Gewicht halten ist schwerer als Abnehmen: Nach einer Diät kehren viele Menschen teilweise zu alten Gewohnheiten zurück, was oft zu einer erneuten Gewichtszunahme führt – teils über das ursprüngliche Gewicht hinaus. Die sogenannte „Steinzeithypothese“ erklärt dies mit genetischer Veranlagung zur Fettspeicherung.
Epigenetik als Schlüssel zur Adipositas: Nicht nur die Gene selbst, sondern deren Regulation durch epigenetische Mechanismen beeinflusst das Körpergewicht. Das „epigenetische Gedächtnis“ speichert frühere Stoffwechselzustände und kann eine erneute Gewichtszunahme begünstigen.
Studien bestätigen langfristige Genregulationsmuster: Untersuchungen zeigen, dass bestimmte epigenetische Schalterstellungen im Fettgewebe auch nach erfolgreicher Gewichtsabnahme erhalten bleiben.

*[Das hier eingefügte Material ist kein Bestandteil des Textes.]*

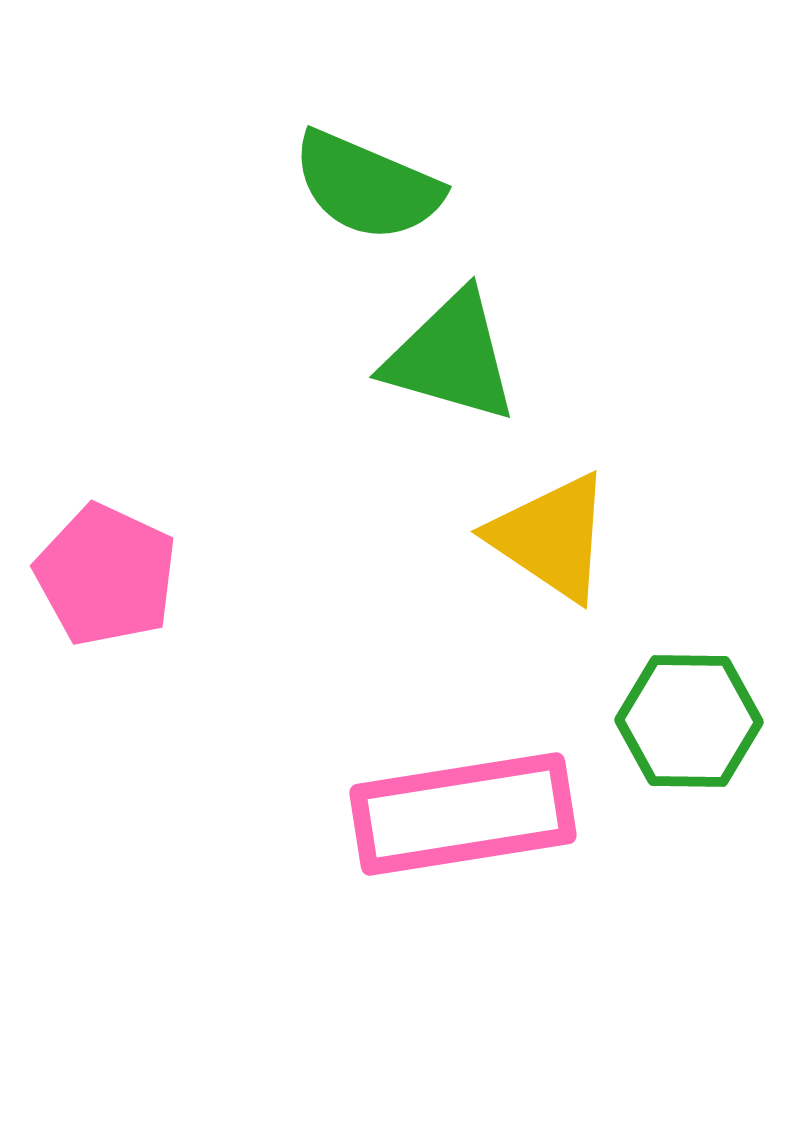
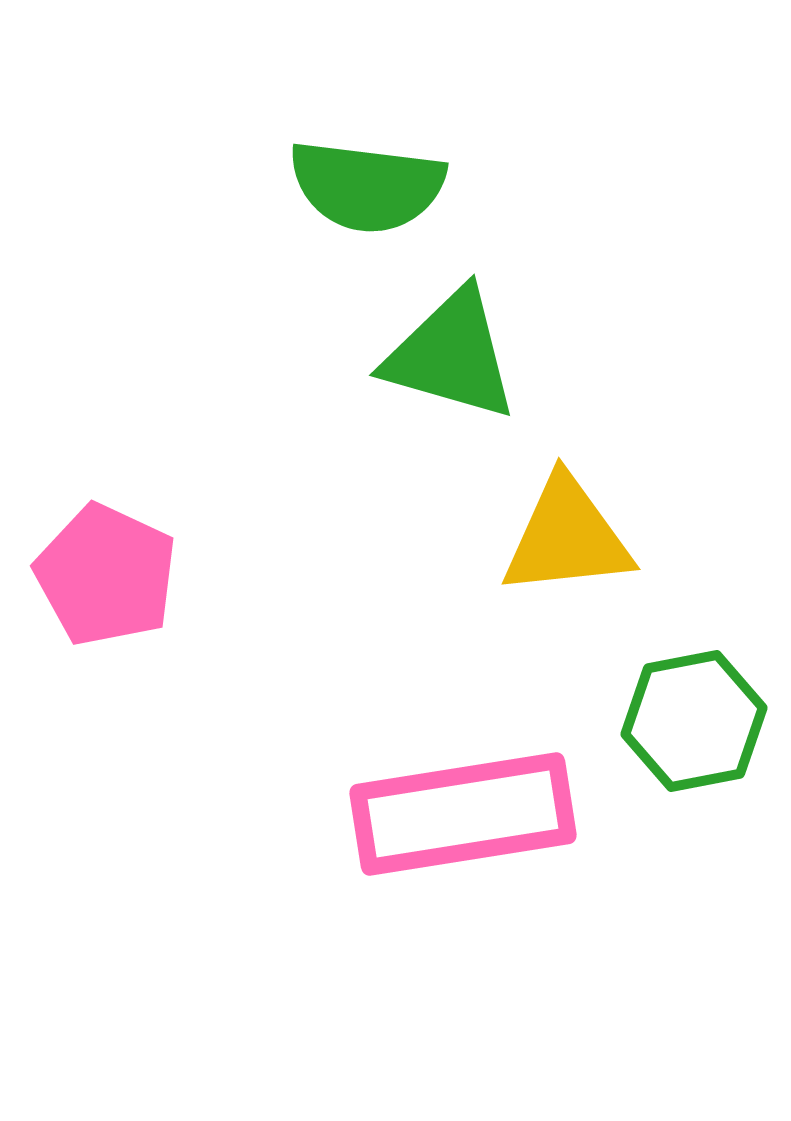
green semicircle: rotated 16 degrees counterclockwise
green triangle: moved 2 px up
yellow triangle: moved 16 px right; rotated 40 degrees counterclockwise
green hexagon: moved 5 px right; rotated 12 degrees counterclockwise
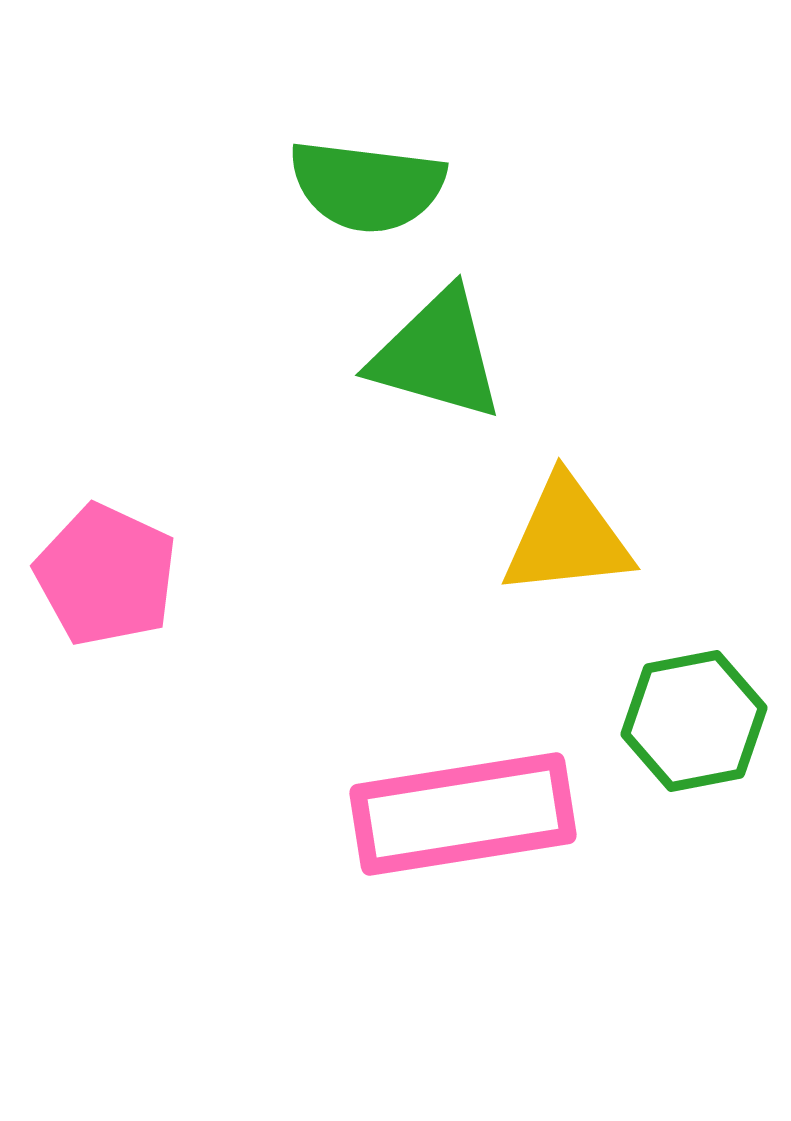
green triangle: moved 14 px left
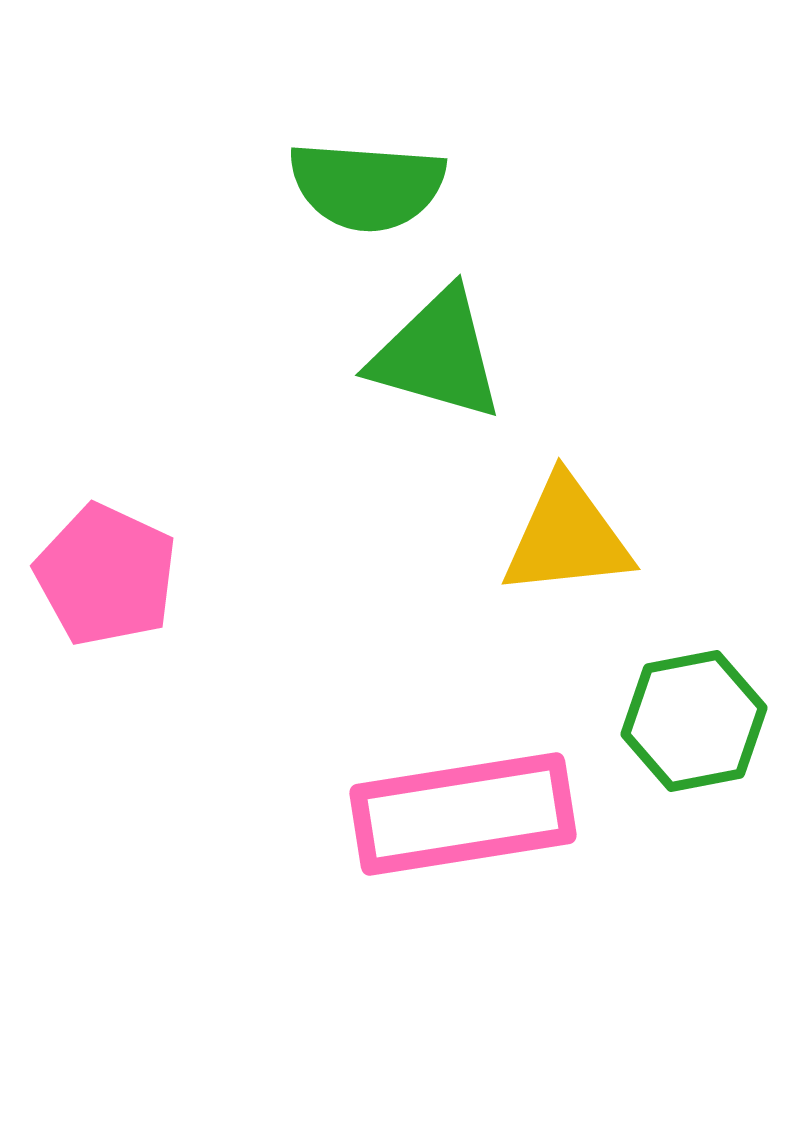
green semicircle: rotated 3 degrees counterclockwise
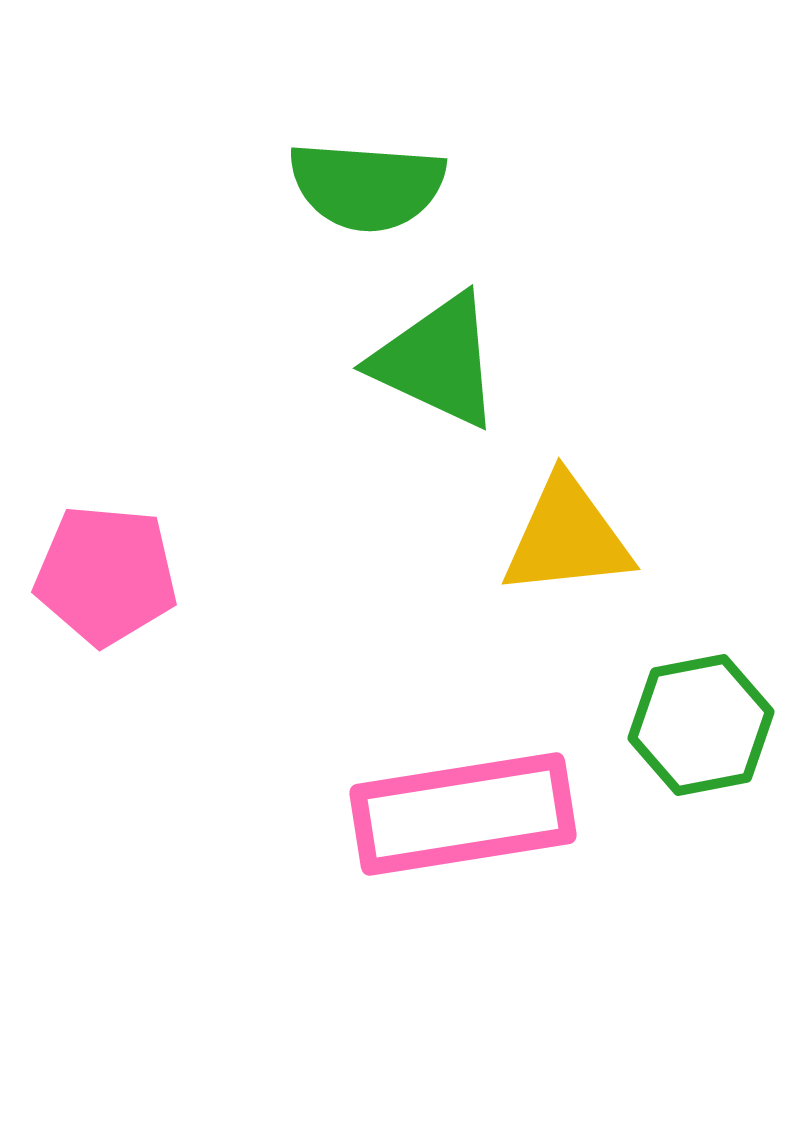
green triangle: moved 6 px down; rotated 9 degrees clockwise
pink pentagon: rotated 20 degrees counterclockwise
green hexagon: moved 7 px right, 4 px down
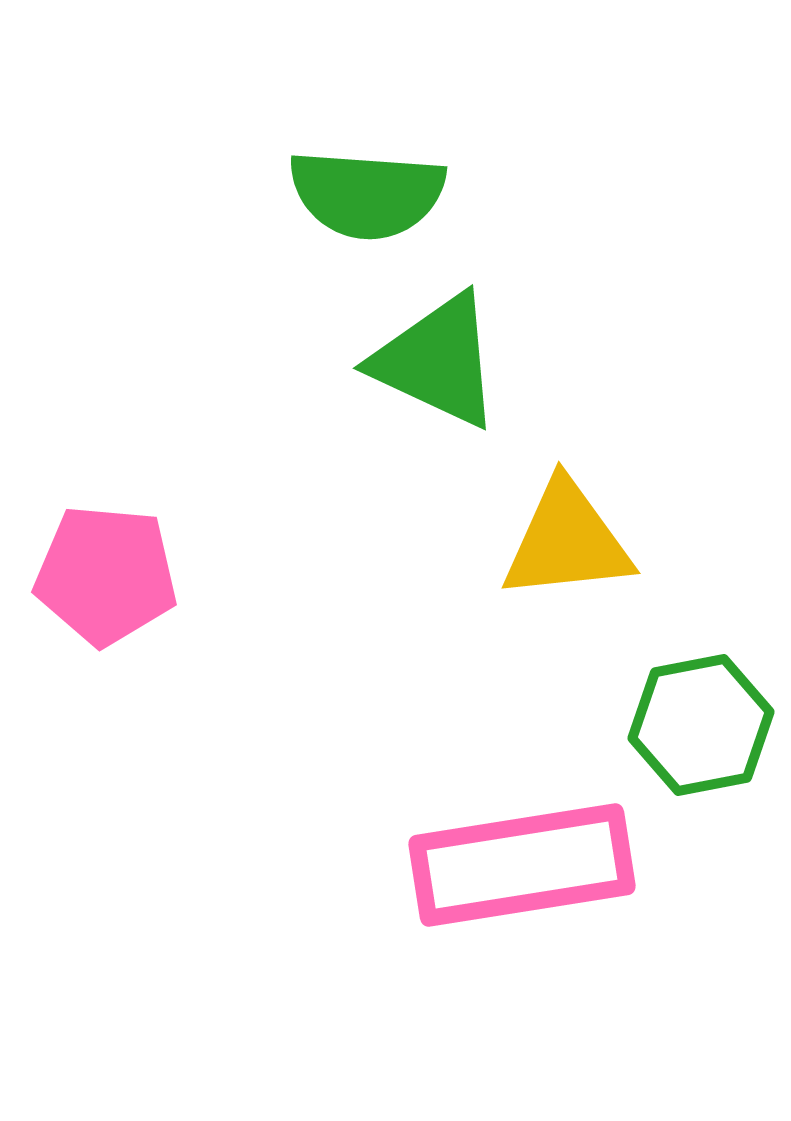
green semicircle: moved 8 px down
yellow triangle: moved 4 px down
pink rectangle: moved 59 px right, 51 px down
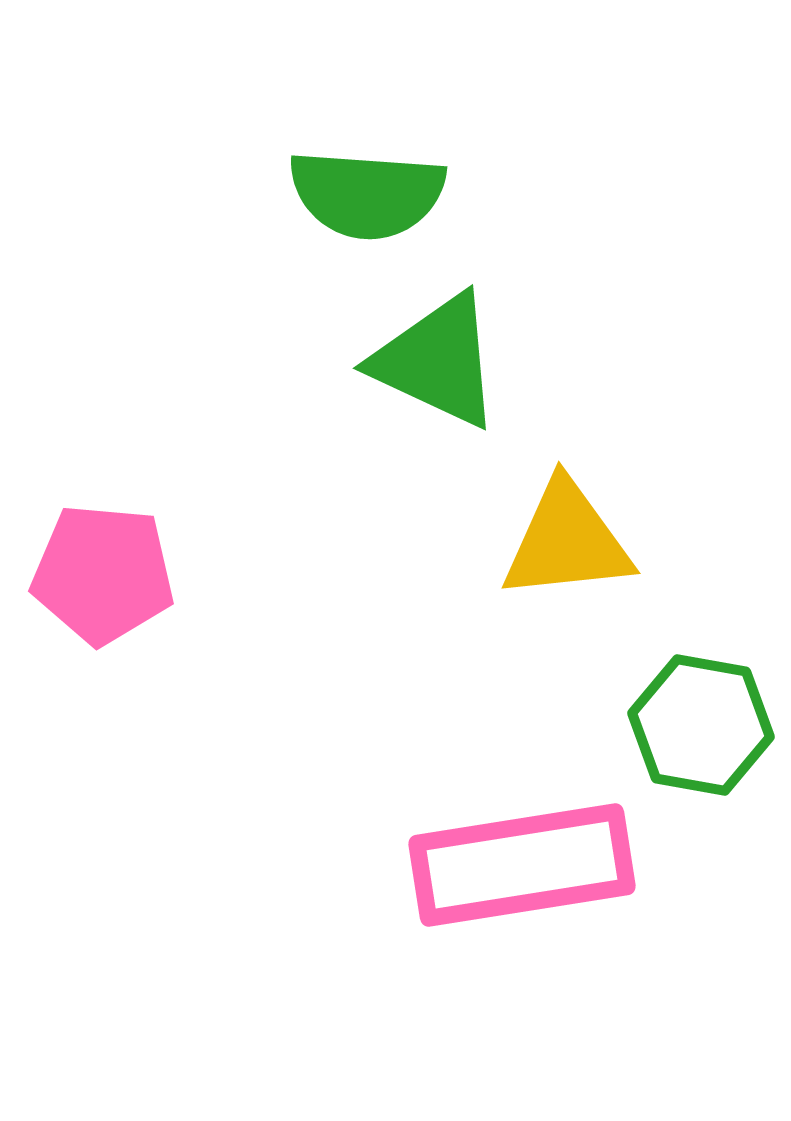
pink pentagon: moved 3 px left, 1 px up
green hexagon: rotated 21 degrees clockwise
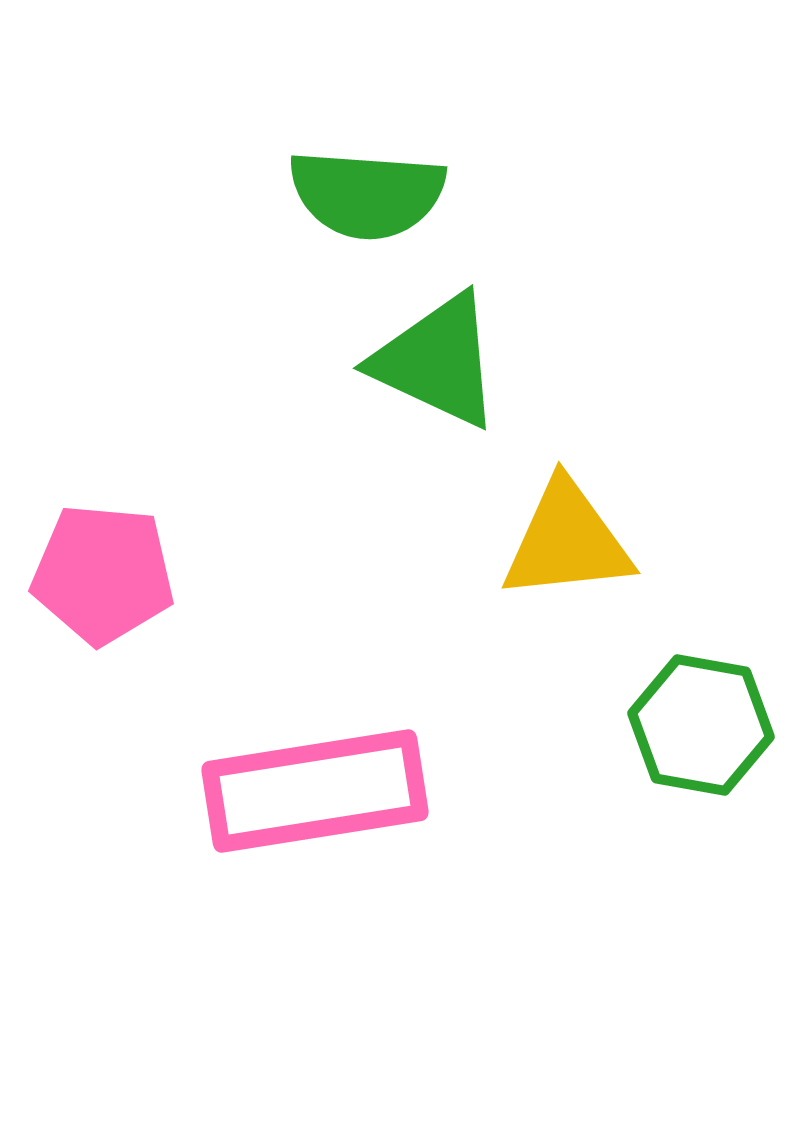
pink rectangle: moved 207 px left, 74 px up
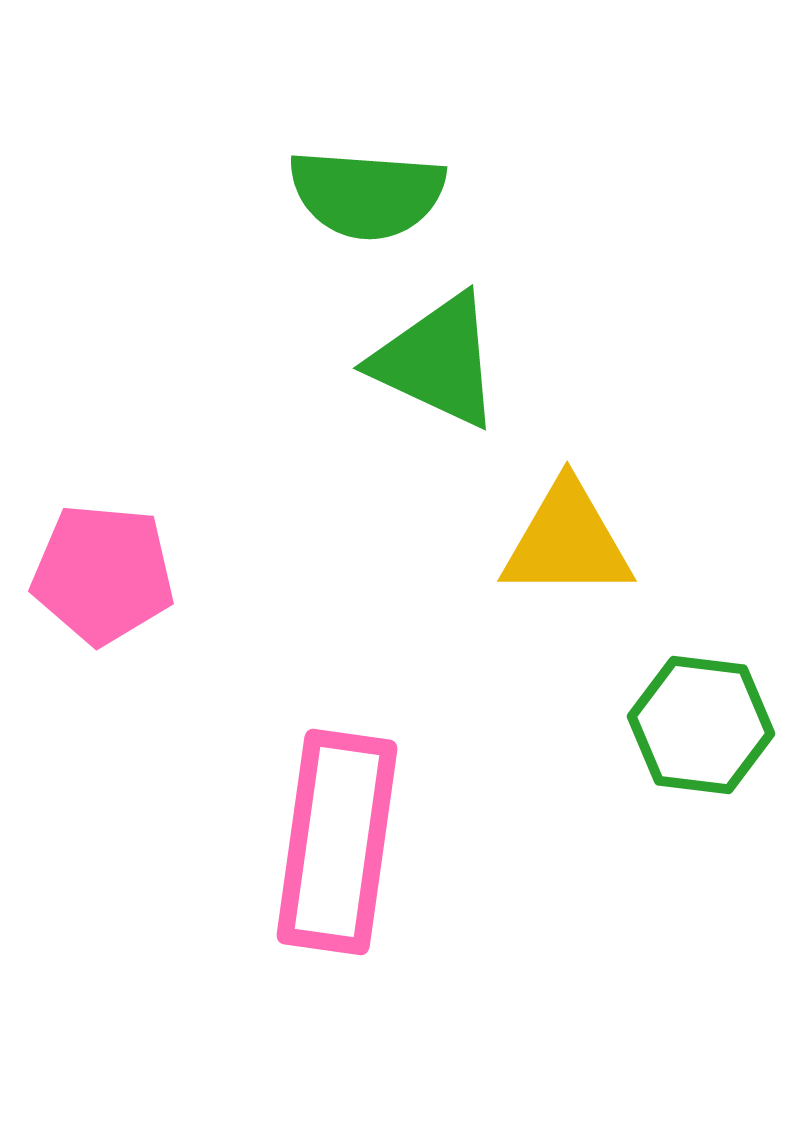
yellow triangle: rotated 6 degrees clockwise
green hexagon: rotated 3 degrees counterclockwise
pink rectangle: moved 22 px right, 51 px down; rotated 73 degrees counterclockwise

Dies könnte erklären, warum viele Menschen nach einer Diät schnell wieder zunehmen.
Lebensstil beeinflusst das Epigenom: Obwohl epigenetische Muster stabil sein können, sind sie grundsätzlich veränderbar. Eine frühzeitige Gewichtskontrolle und ein gesunder Lebensstil können helfen, langfristig schlank zu bleiben, bevor sich das epigenetische „Adipositasgedächtnis“ verfestigt.